Work item: Copy each line of the entries that contains the word "gacha".

▼

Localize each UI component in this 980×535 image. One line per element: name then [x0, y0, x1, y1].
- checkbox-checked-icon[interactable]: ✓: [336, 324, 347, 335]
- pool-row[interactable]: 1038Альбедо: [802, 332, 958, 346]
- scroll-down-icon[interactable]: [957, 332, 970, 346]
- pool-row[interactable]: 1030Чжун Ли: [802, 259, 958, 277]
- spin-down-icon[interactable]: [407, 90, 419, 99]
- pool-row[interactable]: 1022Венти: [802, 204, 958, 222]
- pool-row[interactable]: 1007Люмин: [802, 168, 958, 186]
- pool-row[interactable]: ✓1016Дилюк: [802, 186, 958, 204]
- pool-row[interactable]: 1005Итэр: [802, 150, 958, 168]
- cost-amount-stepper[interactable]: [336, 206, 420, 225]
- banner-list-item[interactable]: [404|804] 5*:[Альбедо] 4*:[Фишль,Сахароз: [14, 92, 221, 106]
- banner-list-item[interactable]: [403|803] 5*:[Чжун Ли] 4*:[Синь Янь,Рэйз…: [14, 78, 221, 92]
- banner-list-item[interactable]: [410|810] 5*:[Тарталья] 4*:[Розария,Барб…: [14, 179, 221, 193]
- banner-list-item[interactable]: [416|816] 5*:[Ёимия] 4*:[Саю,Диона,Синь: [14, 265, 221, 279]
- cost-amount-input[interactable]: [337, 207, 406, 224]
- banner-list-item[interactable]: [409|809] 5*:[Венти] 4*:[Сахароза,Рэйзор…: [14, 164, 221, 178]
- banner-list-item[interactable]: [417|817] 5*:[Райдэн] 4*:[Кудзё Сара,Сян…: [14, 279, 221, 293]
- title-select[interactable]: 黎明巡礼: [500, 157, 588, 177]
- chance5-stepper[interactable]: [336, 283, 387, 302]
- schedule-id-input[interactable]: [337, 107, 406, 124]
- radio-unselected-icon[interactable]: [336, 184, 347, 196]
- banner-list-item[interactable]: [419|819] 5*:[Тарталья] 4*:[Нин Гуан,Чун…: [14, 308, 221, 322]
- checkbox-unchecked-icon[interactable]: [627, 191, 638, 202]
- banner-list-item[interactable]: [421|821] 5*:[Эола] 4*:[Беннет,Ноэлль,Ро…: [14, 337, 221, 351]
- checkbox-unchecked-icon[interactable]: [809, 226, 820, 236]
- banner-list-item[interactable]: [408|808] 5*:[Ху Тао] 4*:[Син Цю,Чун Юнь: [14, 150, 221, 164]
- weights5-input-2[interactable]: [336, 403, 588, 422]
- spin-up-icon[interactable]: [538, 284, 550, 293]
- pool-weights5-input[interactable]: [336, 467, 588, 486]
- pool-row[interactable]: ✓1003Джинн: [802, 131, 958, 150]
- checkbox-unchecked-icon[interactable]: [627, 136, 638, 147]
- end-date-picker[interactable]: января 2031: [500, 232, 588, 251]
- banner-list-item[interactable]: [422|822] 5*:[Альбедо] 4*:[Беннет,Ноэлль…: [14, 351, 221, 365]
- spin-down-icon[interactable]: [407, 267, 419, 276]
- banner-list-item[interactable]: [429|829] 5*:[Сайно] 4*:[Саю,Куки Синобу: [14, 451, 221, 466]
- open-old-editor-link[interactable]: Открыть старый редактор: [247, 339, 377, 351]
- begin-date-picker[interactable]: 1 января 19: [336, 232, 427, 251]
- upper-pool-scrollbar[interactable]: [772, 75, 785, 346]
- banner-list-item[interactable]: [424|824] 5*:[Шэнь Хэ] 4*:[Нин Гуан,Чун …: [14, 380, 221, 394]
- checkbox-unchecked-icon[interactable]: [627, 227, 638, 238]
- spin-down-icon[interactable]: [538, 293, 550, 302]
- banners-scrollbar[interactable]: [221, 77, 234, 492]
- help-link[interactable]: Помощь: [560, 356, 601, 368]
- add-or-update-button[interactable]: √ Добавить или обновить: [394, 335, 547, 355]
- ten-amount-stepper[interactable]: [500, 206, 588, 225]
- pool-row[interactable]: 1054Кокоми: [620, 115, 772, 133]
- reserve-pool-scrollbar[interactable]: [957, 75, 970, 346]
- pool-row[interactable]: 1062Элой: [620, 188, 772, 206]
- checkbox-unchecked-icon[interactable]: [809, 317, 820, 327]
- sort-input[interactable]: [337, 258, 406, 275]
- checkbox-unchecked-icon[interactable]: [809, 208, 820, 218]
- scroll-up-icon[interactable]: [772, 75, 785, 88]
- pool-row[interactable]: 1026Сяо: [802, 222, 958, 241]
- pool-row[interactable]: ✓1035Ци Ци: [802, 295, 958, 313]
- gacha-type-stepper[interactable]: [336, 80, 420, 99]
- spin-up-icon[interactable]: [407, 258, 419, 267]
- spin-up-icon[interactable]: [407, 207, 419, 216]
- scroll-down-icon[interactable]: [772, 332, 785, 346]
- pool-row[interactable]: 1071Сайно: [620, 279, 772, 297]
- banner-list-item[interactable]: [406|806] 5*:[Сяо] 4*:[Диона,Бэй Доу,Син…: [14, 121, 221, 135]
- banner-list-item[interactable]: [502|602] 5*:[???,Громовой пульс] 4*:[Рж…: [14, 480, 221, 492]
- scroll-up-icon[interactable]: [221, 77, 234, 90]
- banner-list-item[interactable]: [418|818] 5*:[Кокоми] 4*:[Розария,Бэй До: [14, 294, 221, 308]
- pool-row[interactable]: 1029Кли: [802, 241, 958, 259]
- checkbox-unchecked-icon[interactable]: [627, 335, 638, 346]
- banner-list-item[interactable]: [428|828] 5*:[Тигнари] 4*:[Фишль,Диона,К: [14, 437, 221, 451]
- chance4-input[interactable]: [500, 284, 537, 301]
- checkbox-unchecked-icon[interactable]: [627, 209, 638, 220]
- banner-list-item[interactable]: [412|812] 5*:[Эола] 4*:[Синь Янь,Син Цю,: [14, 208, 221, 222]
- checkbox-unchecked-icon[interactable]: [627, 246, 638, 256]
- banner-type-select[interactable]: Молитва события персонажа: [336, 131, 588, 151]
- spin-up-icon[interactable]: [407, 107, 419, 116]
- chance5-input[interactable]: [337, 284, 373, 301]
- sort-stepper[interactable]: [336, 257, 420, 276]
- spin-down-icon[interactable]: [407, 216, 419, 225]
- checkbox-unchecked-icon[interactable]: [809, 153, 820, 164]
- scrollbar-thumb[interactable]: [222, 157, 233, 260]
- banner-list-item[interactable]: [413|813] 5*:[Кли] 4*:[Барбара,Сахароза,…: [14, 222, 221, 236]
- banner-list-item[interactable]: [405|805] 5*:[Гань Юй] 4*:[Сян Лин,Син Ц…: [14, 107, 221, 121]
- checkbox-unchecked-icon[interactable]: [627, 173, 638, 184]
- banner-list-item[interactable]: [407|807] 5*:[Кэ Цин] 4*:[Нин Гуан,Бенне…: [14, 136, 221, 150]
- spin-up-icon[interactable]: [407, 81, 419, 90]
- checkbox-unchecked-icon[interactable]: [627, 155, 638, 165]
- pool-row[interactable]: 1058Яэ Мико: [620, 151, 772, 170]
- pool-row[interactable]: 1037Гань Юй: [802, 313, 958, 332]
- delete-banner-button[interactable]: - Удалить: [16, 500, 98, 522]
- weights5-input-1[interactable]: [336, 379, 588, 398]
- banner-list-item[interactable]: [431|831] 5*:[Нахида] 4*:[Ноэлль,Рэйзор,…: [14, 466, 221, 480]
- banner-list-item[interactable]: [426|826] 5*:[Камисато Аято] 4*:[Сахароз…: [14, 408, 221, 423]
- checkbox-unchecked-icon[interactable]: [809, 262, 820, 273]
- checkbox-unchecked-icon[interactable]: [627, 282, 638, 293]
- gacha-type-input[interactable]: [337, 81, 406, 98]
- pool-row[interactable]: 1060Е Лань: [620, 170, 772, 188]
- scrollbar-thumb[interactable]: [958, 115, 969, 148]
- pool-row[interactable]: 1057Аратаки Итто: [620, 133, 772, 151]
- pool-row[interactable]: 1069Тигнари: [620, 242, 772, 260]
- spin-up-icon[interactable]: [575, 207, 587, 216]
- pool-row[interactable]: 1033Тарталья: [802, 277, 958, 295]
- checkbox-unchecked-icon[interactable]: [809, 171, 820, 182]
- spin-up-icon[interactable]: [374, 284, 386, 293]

▲

Task solution:
- gacha-type-stepper[interactable]: [336, 80, 420, 99]
- gacha-type-input[interactable]: [337, 81, 406, 98]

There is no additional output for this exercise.